There will be sessions for folks of varying interests, allowing them to focus on topics like financial tech and blockchain, artificial intelligence and the Internet of Things, biotech and healthcare, defense and cybersecurity, building a business, urban tech, software, coding and more.

Participants also can take in exhibits like On Med, a telemedicine booth facilitating physical examination and treatment without the doctor or pharmacist being physically present. Or from Marxent, a St. Petersburg software company which has developed View In Room Augmented Reality for furniture retail. Or the Tampa-based Flymotion Unmanned Systems, a veteran-owned small business utilizing drones for public safety purposes.

Signups for the summit have already far surpassed last year’s 600. We anticipate no less than 2500. We can probably support 4,000. They should hurry up and get their tickets,” Blumenthal says. “We just want people to participate. It’s for everyone. It’s not just for people involved in tech.”

Reservations for breakout sessions are encouraged but not required.
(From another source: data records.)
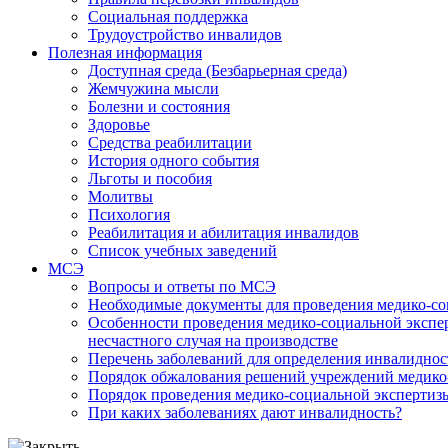
Социальная поддержка
Трудоустройство инвалидов
Полезная информация
Доступная среда (Безбарьерная среда)
Жемчужина мысли
Болезни и состояния
Здоровье
Средства реабилитации
История одного события
Льготы и пособия
Молитвы
Психология
Реабилитация и абилитация инвалидов
Список учебных заведений
МСЭ
Вопросы и ответы по МСЭ
Необходимые документы для проведения медико-со
Особенности проведения медико-социальной экспер
несчастного случая на производстве
Перечень заболеваний для определения инвалиднос
Порядок обжалования решений учреждений медико
Порядок проведения медико-социальной экспертизы
При каких заболеваниях дают инвалидность?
A mobile app will enable users to sign up on their Smart phones or on the web.

At the event, Synapse is rolling out its digital platform to help businesses make those all-important connections required to further their endeavors. “Tampa’s success is the state’s success,” he says. “We believe it’s important to nurture those relationships, those connections across the entire state.”

Momentum is building for the Tampa Bay Area’s entrepreneurial ecosystem. “You can sense that this is the moment. This is the crescendo, where we bring all the great members of this community together and we start working for a common vision,” Blumenthal says.